39th Speaker of the House of Commons
- In office October 3, 2023 – May 26, 2025
- Preceded by: Louis Plamondon
- Succeeded by: Francis Scarpaleggia

Member of Parliament for Hull—Aylmer
- Incumbent
- Assumed office October 19, 2015
- Preceded by: Nycole Turmel

Parliamentary Secretary to the Minister of Health
- In office September 18, 2023 – October 3, 2023
- Minister: Mark Holland
- Preceded by: Adam van Koeverden

Parliamentary Secretary to the President of the Treasury Board
- In office May 3, 2019 – October 3, 2023
- Minister: Joyce Murray Jean-Yves Duclos Mona Fortier Anita Anand
- Preceded by: Joyce Murray

Parliamentary Secretary to the Prime Minister of Canada
- In office March 19, 2021 – September 18, 2023
- Prime Minister: Justin Trudeau
- Preceded by: Omar Alghabra
- Succeeded by: Terry Duguid

Parliamentary Secretary to the Minister of Innovation, Science and Industry
- In office December 2, 2015 – January 27, 2017
- Minister: Navdeep Bains
- Preceded by: Mike Lake
- Succeeded by: David Lametti

Personal details
- Born: Gregory Cristophe Fergus May 31, 1969 (age 57) Montreal, Quebec, Canada
- Party: Liberal
- Spouse: Julie Cool
- Education: Selwyn House School
- Alma mater: Marianopolis College (DEC) University of Ottawa (BSocSc) Carleton University (BA)

= Greg Fergus =

Canadian politician (born 1969)

Gregory Christophe Fergus (born May 31, 1969) is a Canadian politician who served as the 39th speaker of the House of Commons from October 3, 2023 to May 26, 2025. He is the member of Parliament (MP) for Hull—Aylmer.

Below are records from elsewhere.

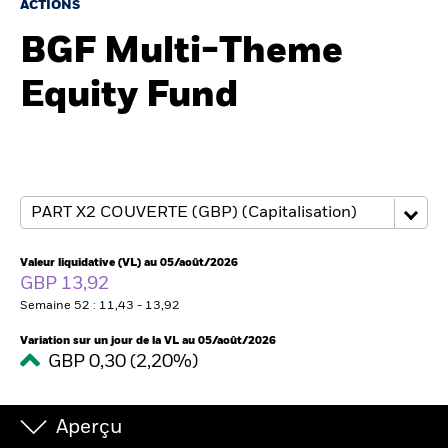
France
ACTIONS
Change location
BGF Multi-Theme
BlackRock
Equity Fund
iShares
Aladdin
Notre société
Valeur liquidative (VL) au 05/août/2026
GBP 13,92
Semaine 52 : 11,43 - 13,92
Variation sur un jour de la VL au 05/août/2026
GBP 0,30 (2,20%)
Aperçu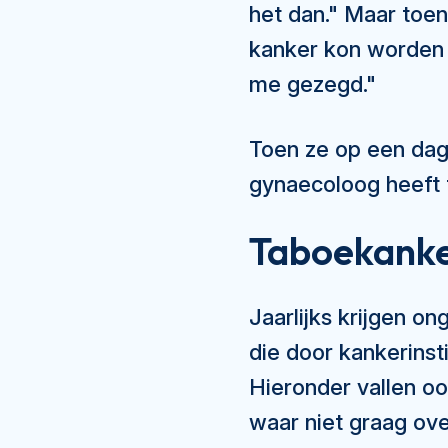
het dan." Maar toe
kanker kon worden s
me gezegd."
Toen ze op een dag 
gynaecoloog heeft 
Taboekank
Jaarlijks krijgen 
die door kankerinst
Hieronder vallen o
waar niet graag ov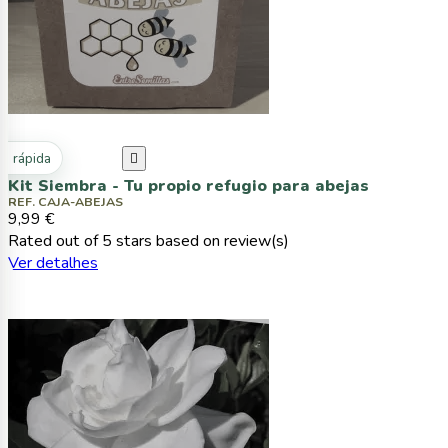
ta rápida

Kit Siembra - Tu propio refugio para abejas
REF. CAJA-ABEJAS
9,99 €
Rated
out of 5 stars based on
review(s)
Ver detalhes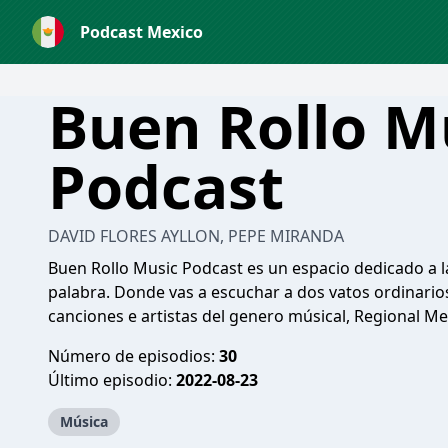
Podcast Mexico
Buen Rollo M
Podcast
DAVID FLORES AYLLON, PEPE MIRANDA
Buen Rollo Music Podcast es un espacio dedicado a l
palabra. Donde vas a escuchar a dos vatos ordinarios 
canciones e artistas del genero músical, Regional Me
Número de episodios:
30
Último episodio:
2022-08-23
Música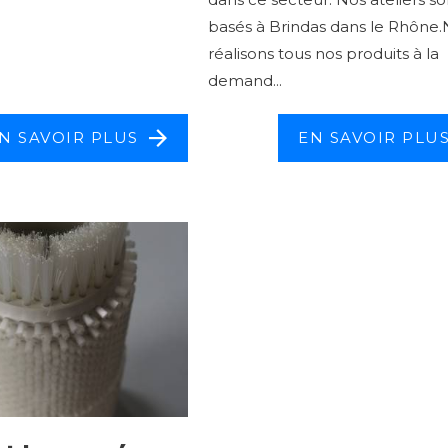
basés à Brindas dans le Rhône
réalisons tous nos produits à la
demand...
N SAVOIR PLUS
EN SAVOIR PLU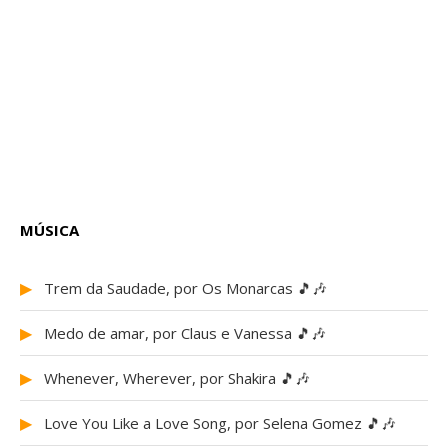
MÚSICA
▶
Trem da Saudade, por Os Monarcas 🎵🎶
▶
Medo de amar, por Claus e Vanessa 🎵🎶
▶
Whenever, Wherever, por Shakira 🎵🎶
▶
Love You Like a Love Song, por Selena Gomez 🎵🎶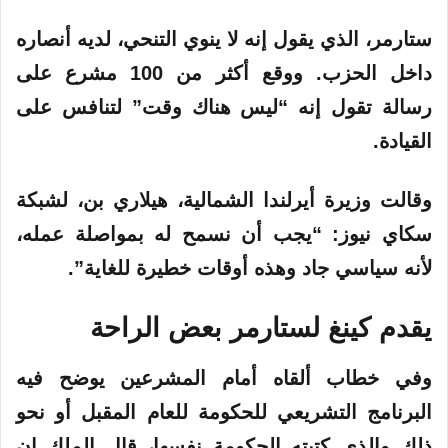
ستارمر، الذي يقول إنه لا ينوي التنحي، لديه أنصاره
داخل الحزب. ووقع أكثر من 100 مشرع على
رسالة تقول إنه “ليس هناك وقت” لتنافس على
القيادة.
وقالت وزيرة أيرلندا الشمالية، هيلاري بن، لشبكة
سكاي نيوز: “يجب أن نسمح له بمواصلة عمله،
لأنه سياسي جاد وهذه أوقات خطيرة للغاية”.
يقدم كينغ لستارمر بعض الراحة
وفي خطاب ألقاه أمام المشرعين يوضح فيه
البرنامج التشريعي للحكومة للعام المقبل أو نحو
ذلك والذي كتبته الحكومة نفسها، قال الملك إن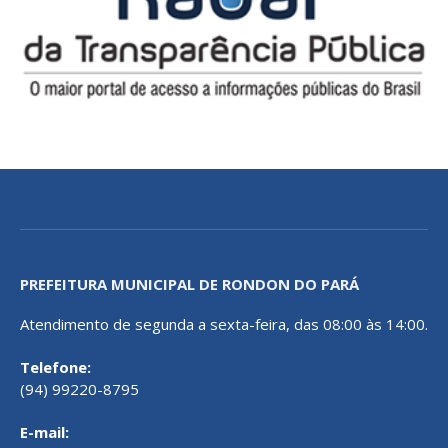
PREFEITURA MUNICIPAL DE RONDON DO PARÁ
Atendimento de segunda a sexta-feira, das 08:00 às 14:00.
Telefone:
(94) 99220-8795
E-mail: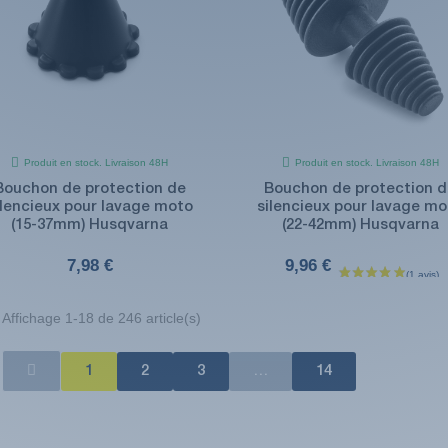
Produit en stock. Livraison 48H
Produit en stock. Livraison 48H
Bouchon de protection de
Bouchon de protection 
ilencieux pour lavage moto
silencieux pour lavage mo
(15-37mm) Husqvarna
(22-42mm) Husqvarna
7,98 €
9,96 €
Affichage 1-18 de 246 article(s)
1
2
3
…
14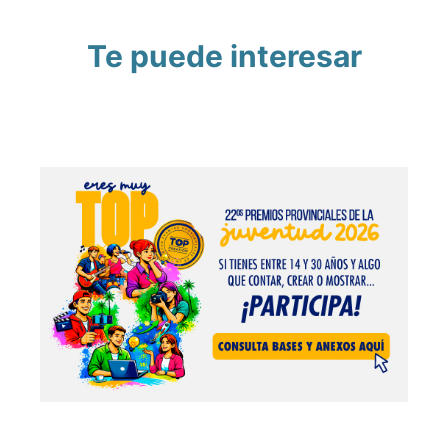
Te puede interesar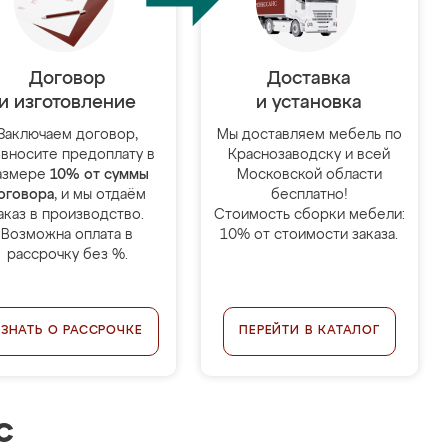
Договор
Доставка
и изготовление
и установка
Заключаем договор,
Мы доставляем мебель по
 вносите предоплату в
Краснозаводску и всей
азмере
10% от суммы
Московской области
оговора
, и мы отдаём
бесплатно!
аказ в производство.
Стоимость сборки мебели:
Возможна оплата в
10% от стоимости заказа.
рассрочку без %.
УЗНАТЬ О РАССРОЧКЕ
ПЕРЕЙТИ В КАТАЛОГ
с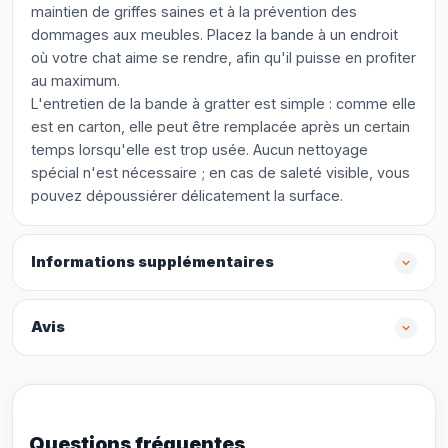
maintien de griffes saines et à la prévention des
dommages aux meubles. Placez la bande à un endroit
où votre chat aime se rendre, afin qu'il puisse en profiter
au maximum.
L'entretien de la bande à gratter est simple : comme elle
est en carton, elle peut être remplacée après un certain
temps lorsqu'elle est trop usée. Aucun nettoyage
spécial n'est nécessaire ; en cas de saleté visible, vous
pouvez dépoussiérer délicatement la surface.
Informations supplémentaires
Avis
Questions fréquentes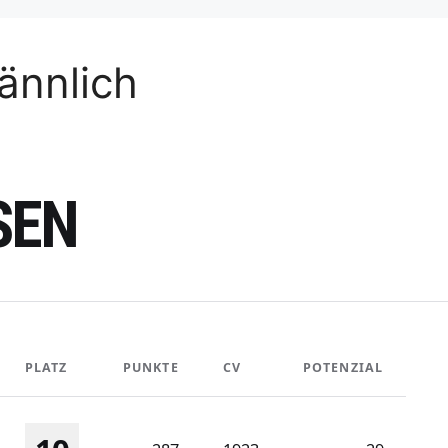
ännlich
SEN
PLATZ
PUNKTE
CV
POTENZIAL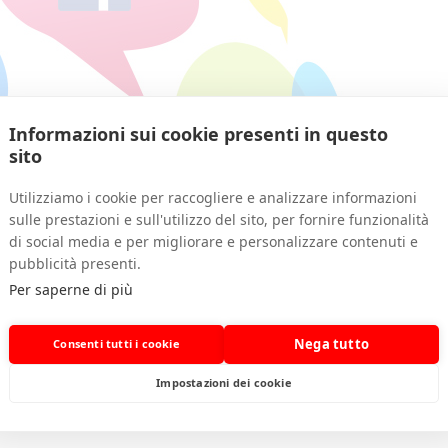
Informazioni sui cookie presenti in questo
sito
RY:
Utilizziamo i cookie per raccogliere e analizzare informazioni
sulle prestazioni e sull'utilizzo del sito, per fornire funzionalità
di social media e per migliorare e personalizzare contenuti e
pubblicità presenti.
Per saperne di più
Nega tutto
Consenti tutti i cookie
Impostazioni dei cookie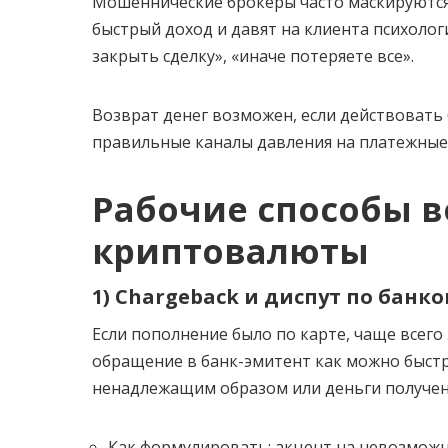
Мошеннические брокеры часто маскируютс
быстрый доход и давят на клиента психолог
закрыть сделку», «иначе потеряете все».
Возврат денег возможен, если действовать 
правильные каналы давления на платежные
Рабочие способы в
криптовалюты
1) Chargeback и диспут по банк
Если пополнение было по карте, чаще всего
обращение в банк-эмитент как можно быстре
ненадлежащим образом или деньги получены
Как формулировать: акцент на невозможн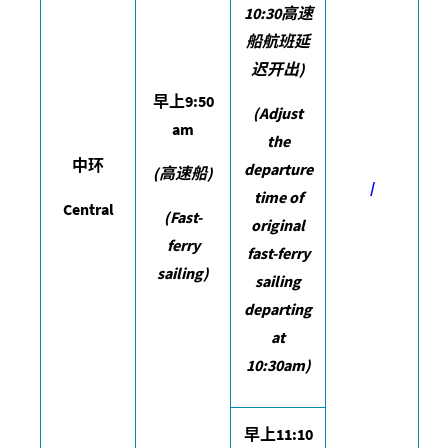
10:30
高速
船航班延
迟开出
)
早上
9:50
(Adjust
am
the
中环
departure
(
高速船
)
/
time of
Central
(Fast-
original
ferry
fast-ferry
sailing)
sailing
departing
at
10:30am)
早上
11:10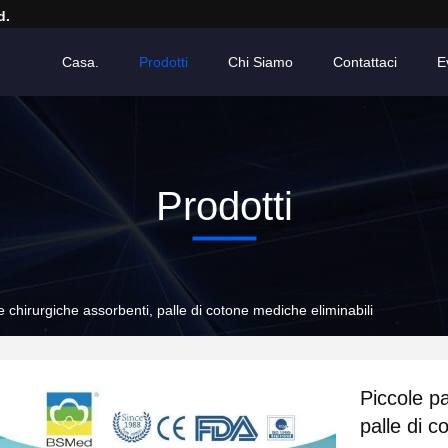
d.
Casa.
Prodotti
Chi Siamo
Contattaci
E
Prodotti
e chirurgiche assorbenti, palle di cotone mediche eliminabili
Piccole pa
palle di c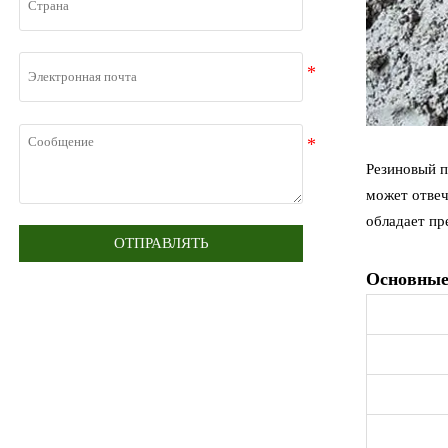
Резиновый п
может отвеч
обладает пр
ОТПРАВЛЯТЬ
Основные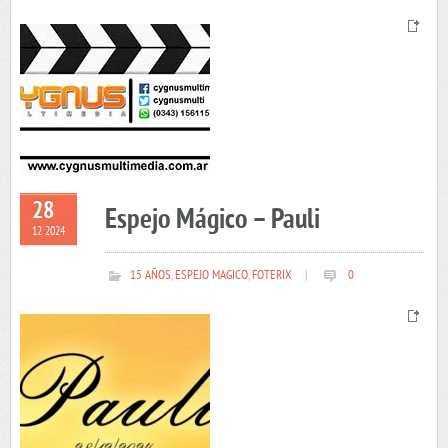
28
Espejo Mágico – Pauli
12 2024
15 AÑOS
,
ESPEJO MAGICO
,
FOTERIX
|
0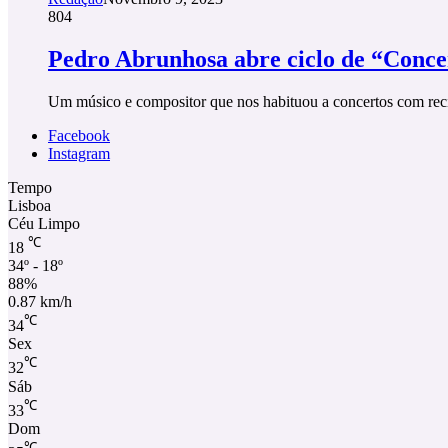
804
Pedro Abrunhosa abre ciclo de “Conce
Um músico e compositor que nos habituou a concertos com reci
Facebook
Instagram
Tempo
Lisboa
Céu Limpo
℃
18
34º - 18º
88%
0.87 km/h
℃
34
Sex
℃
32
Sáb
℃
33
Dom
℃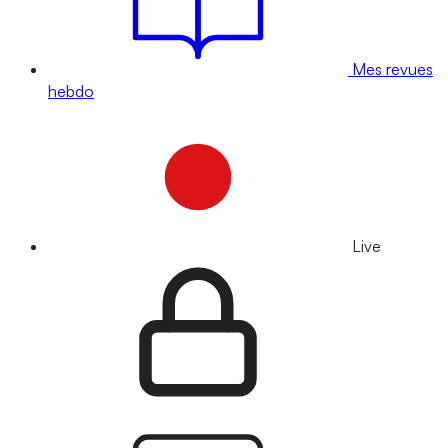
Mes revues
hebdo
Live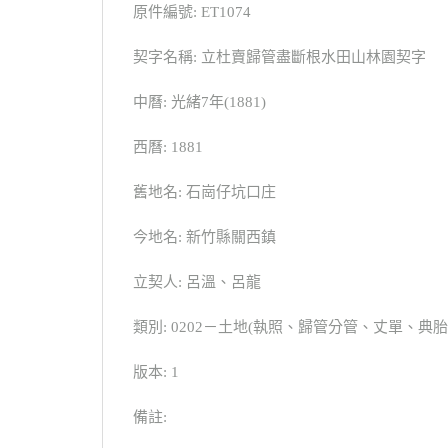
原件編號: ET1074
契字名稱: 立杜賣歸管盡斷根水田山林園契字
中曆: 光緒7年(1881)
西曆: 1881
舊地名: 石崗仔坑口庄
今地名: 新竹縣關西鎮
立契人: 呂溫、呂龍
類別: 0202－土地(執照、歸管分管、丈單、
版本: 1
備註: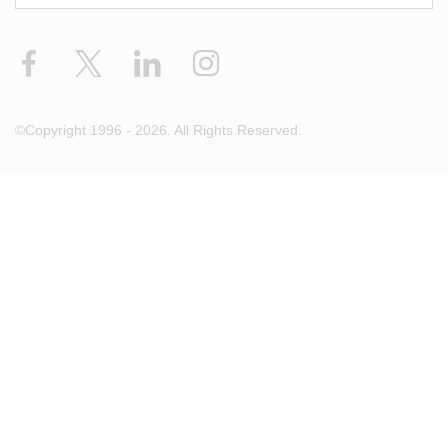
Facebook
X
LinkedIn
Instagram
©Copyright 1996 - 2026. All Rights Reserved.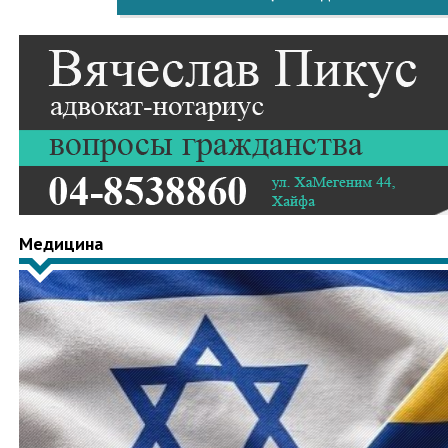
Медицина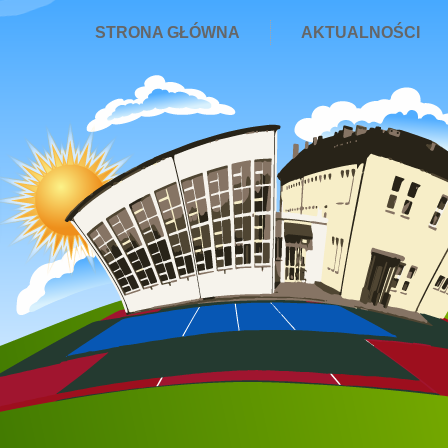
STRONA GŁÓWNA
AKTUALNOŚCI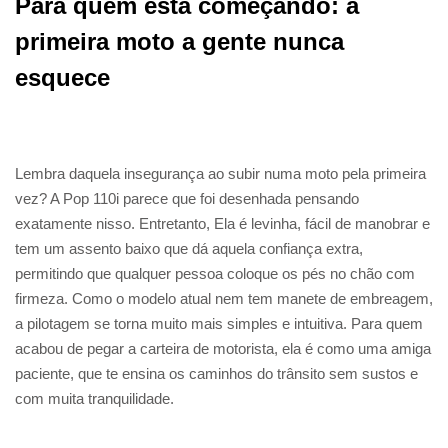
Para quem está começando: a
primeira moto a gente nunca
esquece
Lembra daquela insegurança ao subir numa moto pela primeira
vez? A Pop 110i parece que foi desenhada pensando
exatamente nisso. Entretanto, Ela é levinha, fácil de manobrar e
tem um assento baixo que dá aquela confiança extra,
permitindo que qualquer pessoa coloque os pés no chão com
firmeza. Como o modelo atual nem tem manete de embreagem,
a pilotagem se torna muito mais simples e intuitiva. Para quem
acabou de pegar a carteira de motorista, ela é como uma amiga
paciente, que te ensina os caminhos do trânsito sem sustos e
com muita tranquilidade.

A member of the Liberal Party, Fergus was first elected in the 2015 federal election and has held a number of portfolios as a parliamentary secretary. Before his election to Parliament, Fergus worked as a political staffer.

==Early life and education==
Fergus' paternal grandfather immigrated to Canada from the British colony of Montserrat. His mother is from Jamaica.

Greg Fergus studied at public English elementary schools, Westpark and Sunnydale, and later attended Lindsay Place High School. After a teachers’ strike affected his schooling, his parents decided to send him to Selwyn House School, a private boys’ school, followed by Marianopolis College, and he later earned two bachelor's degrees, one from the University of Ottawa and the other in international relations from Carleton University. At Selwyn House, which he attended from Grade 9 to 11, he was classmates with entrepreneurs Vincenzo Guzzo, Mark Pathy and Michael Penner, who later served as chairman of Hydro-Québec.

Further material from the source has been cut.